_Task to carry out:_
Write out, word for word and with no pictures, each line below from the one containing "ундтракът на" through the one containing "světlém podkladu.", both included, and no other line.

_Material shown:_
++++++++

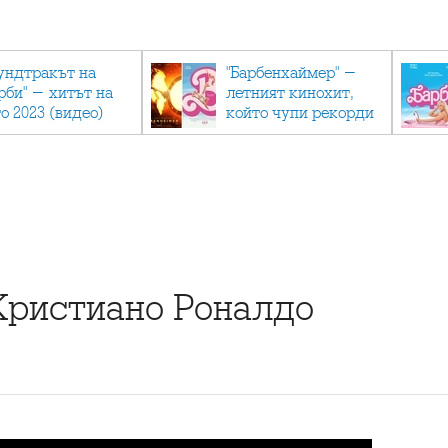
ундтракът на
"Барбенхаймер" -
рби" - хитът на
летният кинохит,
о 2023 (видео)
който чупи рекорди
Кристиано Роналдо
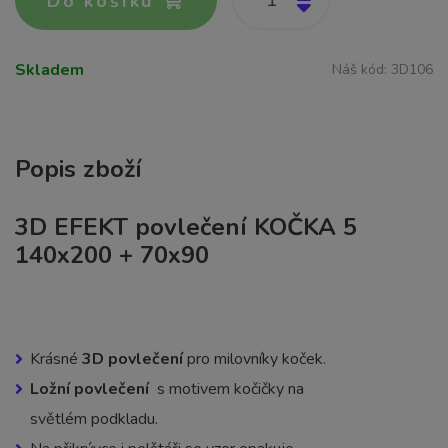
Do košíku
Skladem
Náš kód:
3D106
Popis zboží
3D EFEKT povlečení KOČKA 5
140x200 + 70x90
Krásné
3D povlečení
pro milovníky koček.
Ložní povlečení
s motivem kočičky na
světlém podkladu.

++++++++

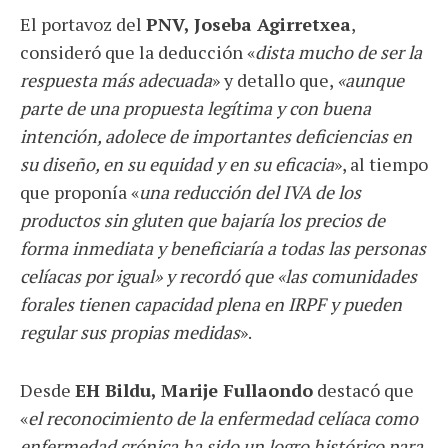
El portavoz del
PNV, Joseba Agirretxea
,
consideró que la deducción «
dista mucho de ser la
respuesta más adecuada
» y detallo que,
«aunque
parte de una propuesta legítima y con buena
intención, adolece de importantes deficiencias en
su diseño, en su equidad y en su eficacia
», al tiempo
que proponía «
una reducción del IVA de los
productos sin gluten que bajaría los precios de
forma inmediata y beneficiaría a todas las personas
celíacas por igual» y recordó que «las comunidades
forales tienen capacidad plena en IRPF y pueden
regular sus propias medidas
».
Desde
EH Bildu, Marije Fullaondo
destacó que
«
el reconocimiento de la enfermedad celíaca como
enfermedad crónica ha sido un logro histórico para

++++++++

_Answer for this exercise:_
ундтракът на
"Барбенхаймер" -
рби" - хитът на
летният кинохит,
о 2023 (видео)
който чупи рекорди
Кристиано Роналдо
Do košíku
Skladem
Náš kód:
3D106
Popis zboží
3D EFEKT povlečení KOČKA 5
140x200 + 70x90
Krásné
3D povlečení
pro milovníky koček.
Ložní povlečení
s motivem kočičky na
světlém podkladu.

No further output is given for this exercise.